蔵の扉を開け、埃をかぶった木箱や古い食器を前にすると、多くの人がまず値段のことを考える。それは自然なことだ。ここでは、査定士が実際に何を手がかりに値付けをしているのか、そして大半のものがどのくらいの評価に落ち着くのかを、静かに整理しておきたい。

「これは高いのでは」という予感は、たいてい外れる
実家や親族の家を片づけていて、蔵や納戸の奥から桐箱や掛軸、古い茶碗が出てくることがある。埃をかぶった箱を開けた瞬間、なんとなく「これは価値があるものかもしれない」と感じるかもしれない。だが査定の現場で正直に言えば、その予感が当たることはそう多くない。
大半の品は、数百円から数千円というごく控えめな評価に落ち着く。作者不明の食器や量産された置物、状態の悪い掛軸などがその典型で、これは査定士の目が厳しいからというより、そもそも骨董として流通する需要が薄いからだ。無銘の量産品は、いくら古くても「同じようなものがいくらでも手に入る」品として扱われ、時代を経たという事実だけでは値段を押し上げにくい。
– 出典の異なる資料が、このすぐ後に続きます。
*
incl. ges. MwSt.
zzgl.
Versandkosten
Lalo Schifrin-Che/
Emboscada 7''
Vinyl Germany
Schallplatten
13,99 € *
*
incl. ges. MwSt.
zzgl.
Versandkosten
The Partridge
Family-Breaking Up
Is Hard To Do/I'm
一方で、ごく一部には桁違いの値がつくものもある。高額落札された骨董のランキングで紹介したような例外はたしかに存在するが、あれはあくまで「起こりうる最大値」であって、蔵から出てきたものの大半がそこに近づくわけではない。時期や需要、状態によって評価は変わるため、同じ品でも査定のタイミングが違えば結果も変わりうる。まずこの落差を静かに受け止めておくと、そのあとの判断がしやすくなる。
査定士が最初に見ているところ
値段がつくかどうかの分かれ目は、見た目の古さやなんとなく高そうな雰囲気ではない。査定士がまず確認するのは、いくつかの手がかりだ。共箱や箱書きがあるか、来歴——誰の手を経てきたかがわかる資料が添えられているか、作者や銘が特定できるか、状態は保たれているか、そして同種のものがどれほど市場に出回っているか、つまり希少性である。
このうち共箱・箱書きは、単独の記事にする価値があるほど奥が深い。共箱と箱書きの読み方で扱っているので、ここでは「木箱に何か文字が書いてあれば、それは器の履歴書かもしれない」とだけ覚えておいてほしい。時代についても同様で、古ければ古いほど良いという単純な話ではなく、その時代に何がどれだけ作られたかという背景と合わせて初めて意味を持つ。
来歴についても補足しておくと、購入時のレシートや、以前の持ち主が誰であったかを示すメモのようなものでも、手がかりとしては十分に働くことがある。証書然としたものである必要はなく、「いつ、誰から」という文脈が残っているかどうかが問われる。逆に言えば、こうした背景情報が何もない状態では、品そのものの見た目だけで評価を確定させるのは難しい。
逆に、値段がつきにくいもの
正直に書いておくと、蔵から出てくるものの多くはこちらに分類される。無銘で量産された食器類、贈答用に大量に作られた置物、シミや割れ、欠けが目立つ品、そして印刷や複製とわかる絵画や書。これらは「古いから」「実家にあったから」という理由だけでは評価につながりにくい。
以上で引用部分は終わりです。